第19話

 数日は特に何もなく、由希は放課後いつものようにまひろと別れて一人で下校していた。

 金曜日だからか、通り過ぎる生徒たちは週末の予定の相談に花を咲かせていた。

 そんな浮ついた雰囲気と、先日の任務で由希も気分が良くなっていて、なんとなく素直に帰宅するのがもったいない気になった。

 あてもなくふらふらと歩いているうちに気づけば由希は駅前にたどり着いていた。

 目に入ったのはゲームセンター。

 特に得意なわけではないが、明るい装飾に誘われるように入店した。

 ポップなミュージックとゲームセンターのテーマソングが流れる店内には、様々なゲームが設置されていた。カップルや友達グループらしき集団が楽しそうにおのおのゲームプレイにいそしんでいた。

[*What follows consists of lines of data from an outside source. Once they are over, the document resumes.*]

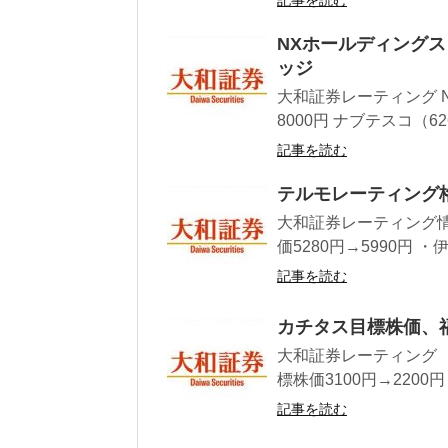
記事を読む
NXホールディングス
ッジ
大和証券レーティング 
8000円 ナブテスコ（62
記事を読む
テルモレーティング
大和証券レーティング情
価5280円→5990円 ・
記事を読む
カチタス目標株価、
大和証券レーティング 
標株価3100円→2200円
記事を読む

 由希もなんとなく一台のクレーンゲームに挑戦してみる。最近人気のしゃべる猫ややかましいウサギのキャラのぬいぐるみだ。

 クレーンの中央にぬいぐるみが来るように調整して下降ボタンを押すと、由希の狙い通りの場所に降りていった。

 しかし、アームはぬいぐるみを撫でるだけで、びくともしない。

 由希は思わずため息をついて、その場を後にしようとすると、

「それは、持ち上げるんじゃなくてアームで押して動かしていくんだよ」

「る、瑠香?」

「あは、偉い偉い。ちゃんと名前で呼んだね、しかも呼び捨て」

 いたずらっぽく八重歯をのぞかせながら、瑠香は由希のやっていたゲームにコインを投入した。

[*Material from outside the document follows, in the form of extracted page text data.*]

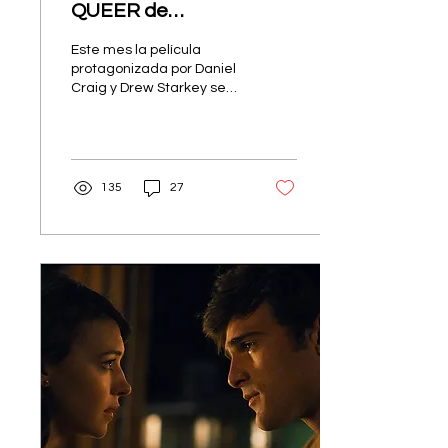
QUEER de
GUADAGNINO, CRAIG y
Este mes la película
STARKEY
protagonizada por Daniel
Craig y Drew Starkey se
estrenó como parte del
Festival Internacional de
Cine de Venecia.
135
27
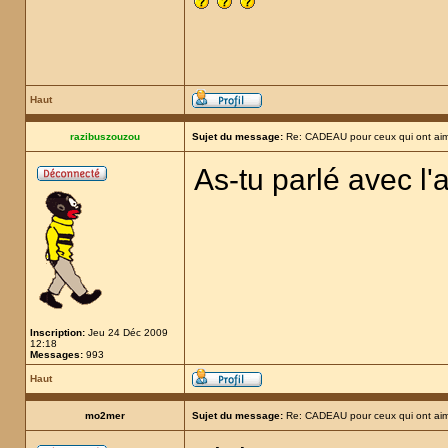
Haut
razibuszouzou
Sujet du message:
Re: CADEAU pour ceux qui ont aim
As-tu parlé avec l'
Inscription:
Jeu 24 Déc 2009
12:18
Messages:
993
Haut
mo2mer
Sujet du message:
Re: CADEAU pour ceux qui ont aim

 由希の狙ったところとは一つ分くらい横にずらした場所にクレーンが降下していき、アームがぬいぐるみに一瞬突き刺さると、反動でぬいぐるみが一気に横にずれて、そのまま獲得穴に吸い込まれていった。

「やったあ、一発!」

「おお!」

 ガッツポーズする瑠香に、由希もその技術に感心して声を漏らす。

 瑠香がぬいぐるみを取り出して、胸の前で抱きながら尋ねてきた。

「それにしても、由希君もゲーセンとか来るんだね」

「別にそういうわけじゃないけど」

「じゃあ何で今日はまた?」

「何でって言われるとわかんないけど」

「なんかいいことあったとか?」

「いや、なんでそうなる……って」

 由希は自分は浮かれてて、ゲームセンターのような賑やかな場所にひかれたのだと思った。

「……まあ、そういう部分もあるかもしれない」

「そうなんだあ、おめでとう、いやめでたいなあ」

「いや、なんのことかわかってないでしょ」

「じゃあ、良いこと記念に」

「え?」

 瑠香が突然、先ほどのぬいぐるみを差し出してきた。

 由希はされるがままにそれを受け取ると、瑠香が由希の隣に来て、そのままするりと腕を組んで来た。

「良いこと記念デートしよっ」

「は、はああ?」

 脈絡のない展開に由希は抗議をした。

「なんでそうなるんだよ」

「だってー、由希君とデートしたいんだもん」

「だから、なんでそうなるんだって」

「前も言ったじゃない、由希君のこと好きなんだってば」

「だから、それが意味わかんないんだって!」

 由希は絡みついている瑠香を振りほどこうするが、離れまいと瑠香が腕に力をこめる。

 瑠香が今日はノースリーブの服を着ているのも相まって、二の腕にあたる柔らかな感触がより一層感じられて、由希は一瞬で頬が熱くなった。

「ちょ、ちょっと……」

「ねー、由希君明日学校お休みでしょ?」

「休みだけどなあ……」

「それとも、これから予定とかあるの?」

「別にないけど……」

「じゃあ、決まり!それではー、ゲームセンター探索ツアーの始まりでーす」

 瑠香は由希を引っ張るようにして、歩き出した。

 由希は引きづられながら、何を言っても無駄なような気がしていた。

 それに、正直瑠香みたいな美少女に引っ付かれると、無理に断る必要もないと思って、そのまま瑠香に連れ去られていった。